With PTU (TLS extension) integrated with the crypto engine, the data transmission process in SSL / TLS is completed with full hardware.
Even if a dedicated HW is used for encryption, memory transfer occurs before and after encryption in a normal system. This is because the TCP / IP protocol stack is separated (left figure).
However, with Intellectual Highway’s TLS-enhanced PTU, there is no extra memory transfer of encrypted data or data required for the TLS protocol (right figure). Therefore, high-performance, low-latency secure communication is achievable.

Our SSL/TLS accelerators are software-integrated and can be applied to any applications to speed up processing and reduce CPU load.
For example, if your service uses OpenSSL, simply adding on an FPGA card written with our SSL/TLS accelerator to the server machine will improve performance of the service and the CPU power can be dedicated to the application without changing user applications.

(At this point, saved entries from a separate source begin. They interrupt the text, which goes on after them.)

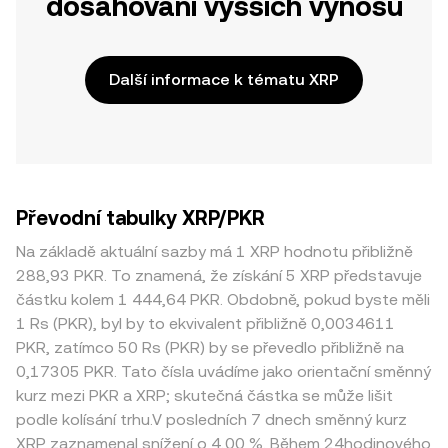
dosahování vyšších výnosů
Další informace k tématu XRP
Převodní tabulky XRP/PKR
Na základě aktuální sazby má 1 XRP hodnotu přibližně
288,93 PKR. To znamená, že získání 5 XRP představuje
částku kolem 1 444,64 PKR. Obdobně, pokud byste měli
1 Rs (PKR), byl by to ekvivalent přibližně 0,0034611
PKR, zatímco 50 Rs (PKR) by se převedlo přibližně na
0,17305 PKR. Tato čísla uvádíme jako orientační směnný
kurz mezi PKR a XRP; skutečná částka se může lišit
podle kolísání trhu.V posledních 7 dnech směnný kurz
XRP zaznamenal snížení o 4,00 %. Během 24hodinového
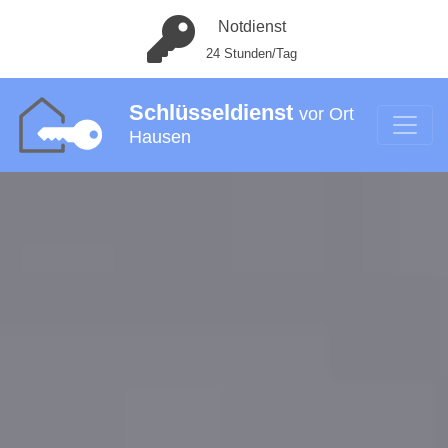
Notdienst
24 Stunden/Tag
Schlüsseldienst
vor Ort
Hausen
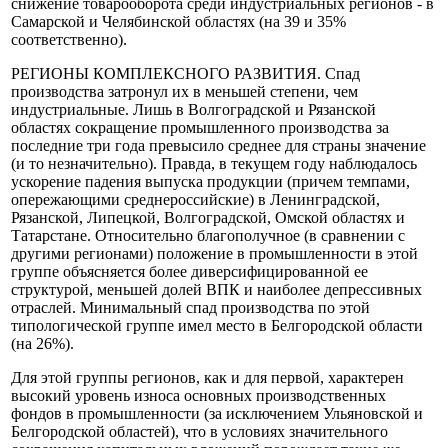
снижение товарооборота среди индустриальных регионов - в
Самарской и Челябинской областях (на 39 и 35%
соответственно).
РЕГИОНЫ КОМПЛЕКСНОГО РАЗВИТИЯ. Спад
производства затронул их в меньшей степени, чем
индустриальные. Лишь в Волгоградской и Рязанской
областях сокращение промышленного производства за
последние три года превысило среднее для страны значение
(и то незначительно). Правда, в текущем году наблюдалось
ускорение падения выпуска продукции (причем темпами,
опережающими среднероссийские) в Ленинградской,
Рязанской, Липецкой, Волгоградской, Омской областях и
Татарстане. Относительно благополучное (в сравнении с
другими регионами) положение в промышленности в этой
группе объясняется более диверсифицированной ее
структурой, меньшей долей ВПК и наиболее депрессивных
отраслей. Минимальный спад производства по этой
типологической группе имел место в Белгородской области
(на 26%).
Для этой группы регионов, как и для первой, характерен
высокий уровень износа основных производственных
фондов в промышленности (за исключением Ульяновской и
Белгородской областей), что в условиях значительного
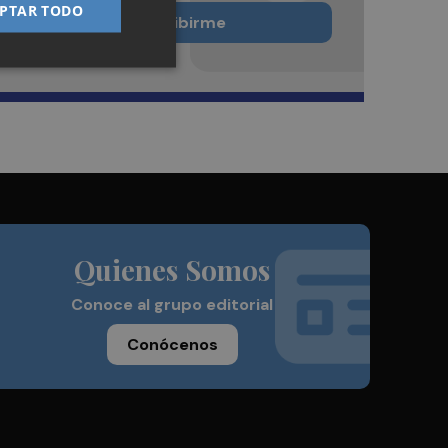
PTAR TODO
Quiero suscribirme
Quienes Somos
Conoce al grupo editorial
Conócenos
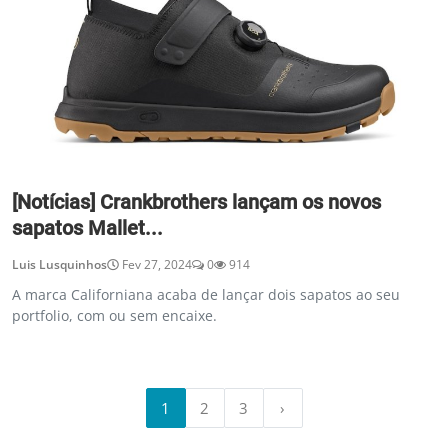
[Notícias] Crankbrothers lançam os novos
sapatos Mallet...
Luis Lusquinhos
Fev 27, 2024
0
914
A marca Californiana acaba de lançar dois sapatos ao seu
portfolio, com ou sem encaixe.
1
2
3
›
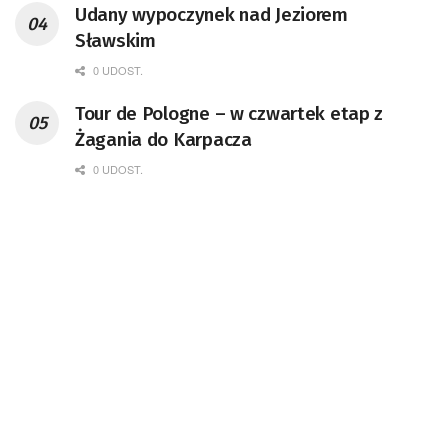
Udany wypoczynek nad Jeziorem
Sławskim
0 UDOST.
Tour de Pologne – w czwartek etap z
Żagania do Karpacza
0 UDOST.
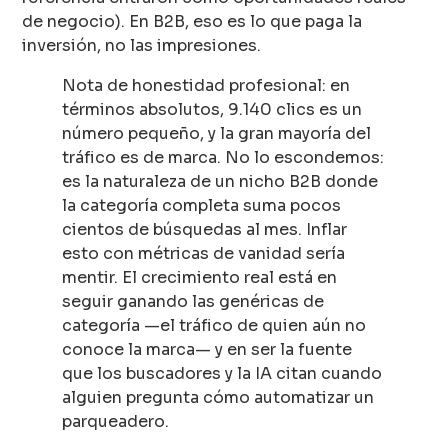
de negocio). En B2B, eso es lo que paga la
inversión, no las impresiones.
Nota de honestidad profesional: en
términos absolutos, 9.140 clics es un
número pequeño, y la gran mayoría del
tráfico es de marca. No lo escondemos:
es la naturaleza de un nicho B2B donde
la categoría completa suma pocos
cientos de búsquedas al mes. Inflar
esto con métricas de vanidad sería
mentir. El crecimiento real está en
seguir ganando las genéricas de
categoría —el tráfico de quien aún no
conoce la marca— y en ser la fuente
que los buscadores y la IA citan cuando
alguien pregunta cómo automatizar un
parqueadero.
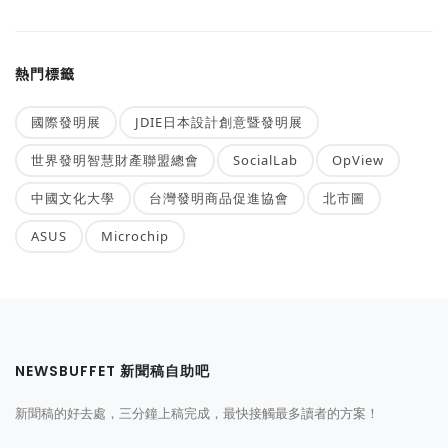
熱門標籤
國際發明展
JDIE日本設計創意暨發明展
世界發明智慧財產聯盟總會
SocialLab
OpView
中國文化大學
台灣發明商品促進協會
北市圖
ASUS
Microchip
NEWSBUFFET 新聞稿自助吧
新聞稿的好去處，三分鐘上稿完成，最快接觸最多讀者的方案！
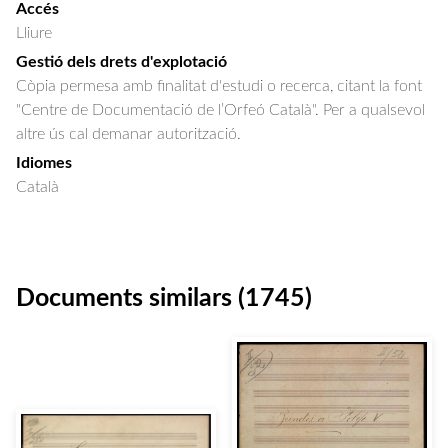
Accés
Lliure
Gestió dels drets d'explotació
Còpia permesa amb finalitat d'estudi o recerca, citant la font
"Centre de Documentació de l’Orfeó Català". Per a qualsevol
altre ús cal demanar autorització.
Idiomes
Català
Documents similars (1745)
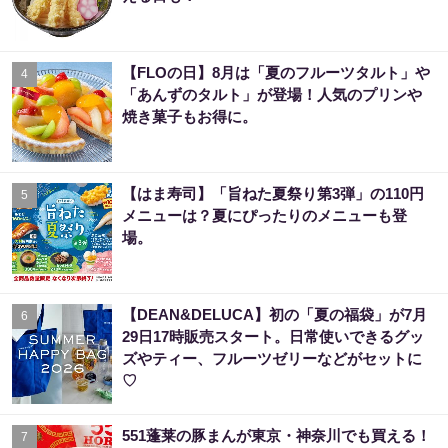
【FLOの日】8月は「夏のフルーツタルト」や
4
「あんずのタルト」が登場！人気のプリンや
焼き菓子もお得に。
【はま寿司】「旨ねた夏祭り第3弾」の110円
5
メニューは？夏にぴったりのメニューも登
場。
【DEAN&DELUCA】初の「夏の福袋」が7月
6
29日17時販売スタート。日常使いできるグッ
ズやティー、フルーツゼリーなどがセットに
♡
551蓬莱の豚まんが東京・神奈川でも買える！
7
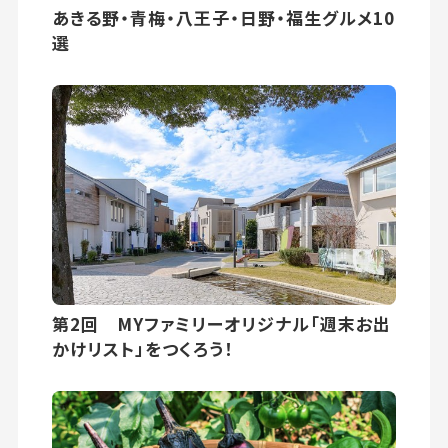
あきる野・青梅・八王子・日野・福生グルメ10
選
第2回 MYファミリーオリジナル「週末お出
かけリスト」をつくろう！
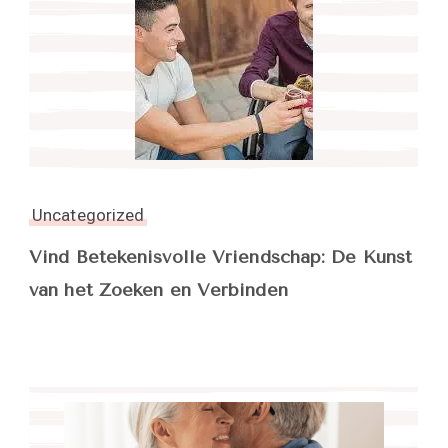
Uncategorized
Vind Betekenisvolle Vriendschap: De Kunst
van het Zoeken en Verbinden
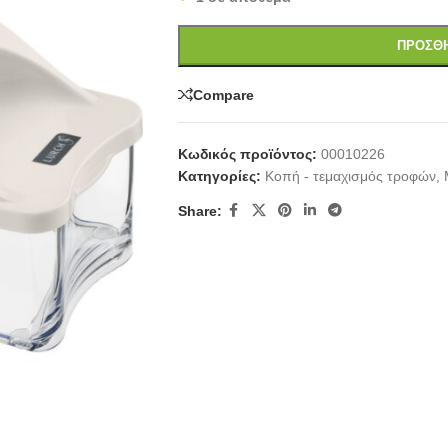
ΠΡΟΣΘΉ
Compare
Κωδικός προϊόντος:
00010226
Κατηγορίες:
Κοπή - τεμαχισμός τροφών
,
Share:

Accelerate server applications that use OpenSSL.
By using our PTU driver, this IP is used as the back-end of OpenSSL to send and receive SSL/TLS packets. The secure communication module and TCP offload engine performs all the layer processing below SSL/TLS in hardware, and packets are sent and received using Ethernet interface on the FPGA board.
In addtion, all protocols other than SSL/TLS are also supported by the PTU and can be sent and received via Ethernet on the FPGA board.

As a Proxy server, HW ensures that plaintext communication (eg HTTP) on client machines to secure protocols (eg HTTPS). At the same time as reducing the load of HTTPS encryption processing on the client machine, communication to the outside is forced to be encrypted. Also, the security management can be easier because the inside of the intranet is in plain text.

This is a demo that converts HTTP access from a client to HTTPS with PTU on FPGA and replaces communication between servers with TLS communication. In the captured log, TLS encapsulation can be seen.